Standing on the sidelines, critically observing the City Council heartily endorse a ban on polystyrene food containers, Steve Rose said history is repeating.
“Once again middle- and lower-income people will be hurt by the environmentalists,” he says.
Since the ban due to arrive in the summertime will span upscale and downscale eateries, the CEO of the Chamber of Commerce worries about the most vulnerable patrons.
“In the more expensive restaurants in our city,” Mr. Rose said, “if prices go up 50 cents or a dollar (because of the new law), those customers barely will notice it.
“In many of our restaurants that serve people with lower incomes, when the price goes up a nickel or a dime, it affects these people.”
Steering directly to his main point, the Chamber chief declared that “once again the environmental cost hits the people with middle or lower incomes more than it does the upper.”
Shifting to a different economic concern, Mr.
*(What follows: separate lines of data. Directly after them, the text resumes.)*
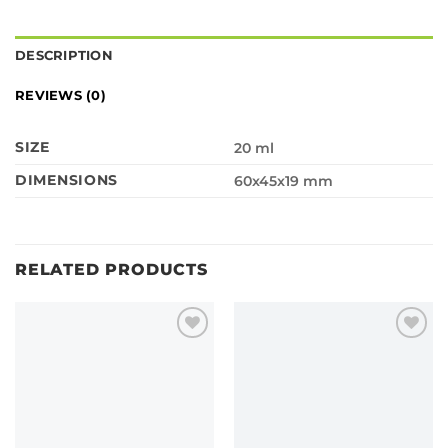
DESCRIPTION
REVIEWS (0)
SIZE
20 ml
DIMENSIONS
60x45x19 mm
RELATED PRODUCTS
Add to
Add to
wishlist
wishlist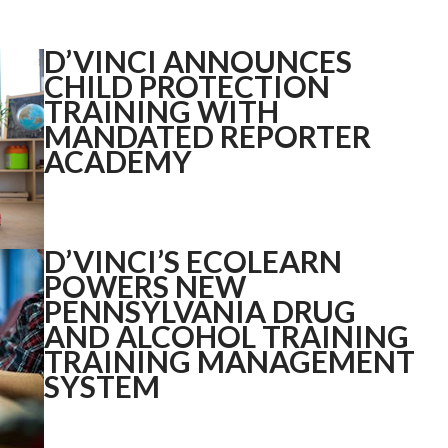
D’VINCI ANNOUNCES
CHILD PROTECTION
TRAINING WITH
MANDATED REPORTER
ACADEMY
D’VINCI’S ECOLEARN
POWERS NEW
PENNSYLVANIA DRUG
AND ALCOHOL TRAINING
TRAINING MANAGEMENT
SYSTEM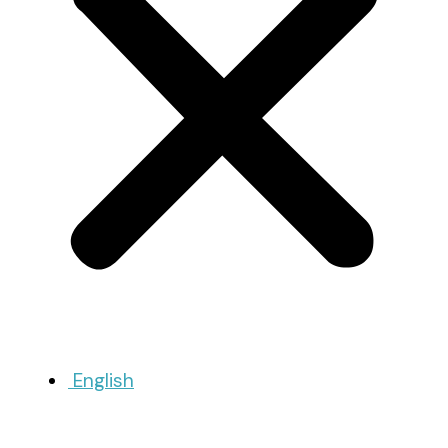
English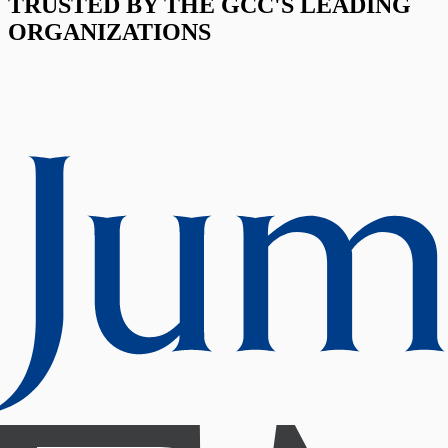
TRUSTED BY THE GCC'S LEADING
ORGANIZATIONS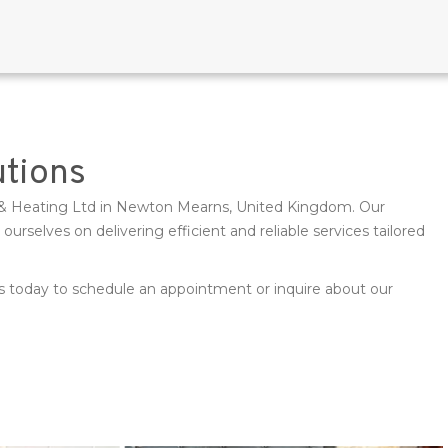
utions
Gas & Heating Ltd in Newton Mearns, United Kingdom. Our
selves on delivering efficient and reliable services tailored
 us today to schedule an appointment or inquire about our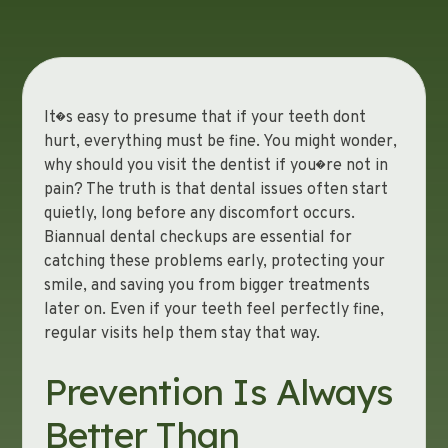
It�s easy to presume that if your teeth dont
hurt, everything must be fine. You might wonder,
why should you visit the dentist if you�re not in
pain? The truth is that dental issues often start
quietly, long before any discomfort occurs.
Biannual dental checkups are essential for
catching these problems early, protecting your
smile, and saving you from bigger treatments
later on. Even if your teeth feel perfectly fine,
regular visits help them stay that way.
Prevention Is Always
Better Than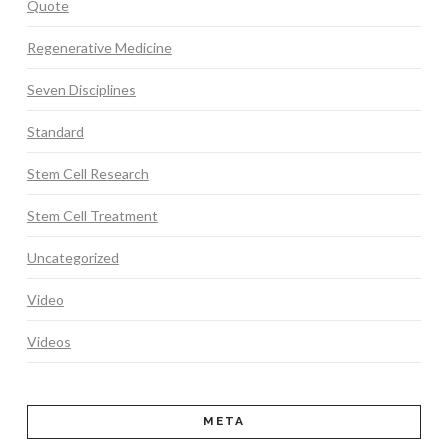
Quote
Regenerative Medicine
Seven Disciplines
Standard
Stem Cell Research
Stem Cell Treatment
Uncategorized
Video
Videos
META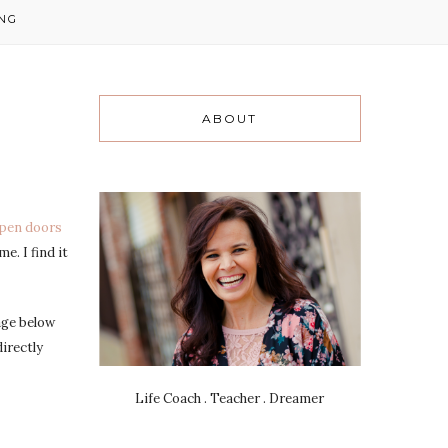
NG
ABOUT
open doors
e. I find it
age below
irectly
Life Coach . Teacher . Dreamer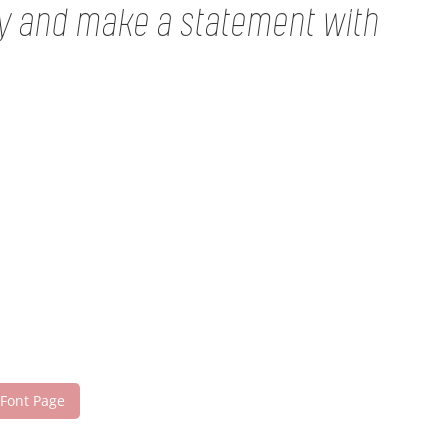
ay and make a statement with
 Font Page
Rose said that the most vulnerable residents “were hurt again” by drought-sparked water concerns.
“When water districts and water companies were paying to take out grass,” he said, “people who took the most advantage of this were residents who could afford to do it themselves. But they got a subsidy to do it.
Lower-income people who could not afford to do it, with or without a subsidy, were the ones stuck with paying higher water bills to subsidize people who took advantage of it.”